§ WHAT YOU ARE ASKED TO DO
Every record must be copied out exactly.

_ _ _ _

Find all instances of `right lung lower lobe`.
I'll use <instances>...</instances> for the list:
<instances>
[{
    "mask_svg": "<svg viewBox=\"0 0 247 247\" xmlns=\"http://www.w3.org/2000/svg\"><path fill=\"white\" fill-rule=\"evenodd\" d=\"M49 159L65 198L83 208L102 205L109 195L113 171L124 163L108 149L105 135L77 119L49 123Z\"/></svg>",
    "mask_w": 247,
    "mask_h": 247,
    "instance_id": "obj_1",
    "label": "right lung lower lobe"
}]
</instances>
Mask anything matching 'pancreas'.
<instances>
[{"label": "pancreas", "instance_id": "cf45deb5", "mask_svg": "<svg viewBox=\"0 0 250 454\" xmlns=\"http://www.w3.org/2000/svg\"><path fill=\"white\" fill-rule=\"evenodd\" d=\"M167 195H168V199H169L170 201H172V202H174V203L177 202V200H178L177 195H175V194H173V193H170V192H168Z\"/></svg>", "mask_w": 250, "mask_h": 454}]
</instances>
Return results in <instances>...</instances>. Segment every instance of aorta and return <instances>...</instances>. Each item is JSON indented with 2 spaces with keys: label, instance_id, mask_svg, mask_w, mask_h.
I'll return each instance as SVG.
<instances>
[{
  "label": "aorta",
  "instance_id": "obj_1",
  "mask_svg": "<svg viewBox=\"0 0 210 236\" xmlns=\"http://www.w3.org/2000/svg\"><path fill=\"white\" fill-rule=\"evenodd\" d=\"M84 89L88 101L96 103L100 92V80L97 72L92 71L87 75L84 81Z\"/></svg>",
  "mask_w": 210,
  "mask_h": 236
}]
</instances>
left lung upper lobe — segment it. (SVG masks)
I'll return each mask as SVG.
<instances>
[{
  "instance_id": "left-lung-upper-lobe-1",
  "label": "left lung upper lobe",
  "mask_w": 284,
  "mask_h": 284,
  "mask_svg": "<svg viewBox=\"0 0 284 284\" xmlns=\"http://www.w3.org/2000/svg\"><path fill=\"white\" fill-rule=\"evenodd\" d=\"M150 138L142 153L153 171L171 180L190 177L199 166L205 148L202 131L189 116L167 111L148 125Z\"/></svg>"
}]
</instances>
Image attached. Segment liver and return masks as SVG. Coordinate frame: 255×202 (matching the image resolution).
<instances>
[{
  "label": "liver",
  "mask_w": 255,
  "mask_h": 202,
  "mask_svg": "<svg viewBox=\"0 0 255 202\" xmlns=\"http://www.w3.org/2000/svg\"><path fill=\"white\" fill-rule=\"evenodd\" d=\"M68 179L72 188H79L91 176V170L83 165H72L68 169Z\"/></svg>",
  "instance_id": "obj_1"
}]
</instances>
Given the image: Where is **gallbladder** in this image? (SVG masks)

_ _ _ _

§ ANSWER TO THIS TASK
Find all instances of `right lung lower lobe`.
I'll use <instances>...</instances> for the list:
<instances>
[{
    "mask_svg": "<svg viewBox=\"0 0 247 247\" xmlns=\"http://www.w3.org/2000/svg\"><path fill=\"white\" fill-rule=\"evenodd\" d=\"M49 159L65 198L83 208L102 205L109 195L113 171L124 163L108 149L105 135L77 119L49 123Z\"/></svg>",
    "mask_w": 247,
    "mask_h": 247,
    "instance_id": "obj_1",
    "label": "right lung lower lobe"
}]
</instances>
Mask anything matching 'pancreas'.
<instances>
[{"label": "pancreas", "instance_id": "cf45deb5", "mask_svg": "<svg viewBox=\"0 0 250 454\" xmlns=\"http://www.w3.org/2000/svg\"><path fill=\"white\" fill-rule=\"evenodd\" d=\"M167 195H168V199H169L170 201H172V202H174V203L177 202V200H178L177 195H175V194H173V193H170V192H168Z\"/></svg>", "mask_w": 250, "mask_h": 454}]
</instances>
Return results in <instances>...</instances>. Segment every instance of aorta and return <instances>...</instances>. Each item is JSON indented with 2 spaces with keys: label, instance_id, mask_svg, mask_w, mask_h.
I'll return each instance as SVG.
<instances>
[{
  "label": "aorta",
  "instance_id": "obj_1",
  "mask_svg": "<svg viewBox=\"0 0 210 236\" xmlns=\"http://www.w3.org/2000/svg\"><path fill=\"white\" fill-rule=\"evenodd\" d=\"M84 89L88 101L96 103L100 92V80L97 72L92 71L87 75L84 81Z\"/></svg>",
  "mask_w": 210,
  "mask_h": 236
}]
</instances>
left lung upper lobe — segment it. (SVG masks)
I'll return each mask as SVG.
<instances>
[{
  "instance_id": "left-lung-upper-lobe-1",
  "label": "left lung upper lobe",
  "mask_w": 284,
  "mask_h": 284,
  "mask_svg": "<svg viewBox=\"0 0 284 284\" xmlns=\"http://www.w3.org/2000/svg\"><path fill=\"white\" fill-rule=\"evenodd\" d=\"M150 138L142 153L153 171L171 180L190 177L199 166L205 148L202 131L189 116L167 111L148 125Z\"/></svg>"
}]
</instances>
Image attached. Segment liver and return masks as SVG. Coordinate frame: 255×202 (matching the image resolution).
<instances>
[{
  "label": "liver",
  "mask_w": 255,
  "mask_h": 202,
  "mask_svg": "<svg viewBox=\"0 0 255 202\" xmlns=\"http://www.w3.org/2000/svg\"><path fill=\"white\" fill-rule=\"evenodd\" d=\"M68 179L72 188H79L91 176V170L83 165H72L68 169Z\"/></svg>",
  "instance_id": "obj_1"
}]
</instances>
Given the image: Where is **gallbladder** in this image? (SVG masks)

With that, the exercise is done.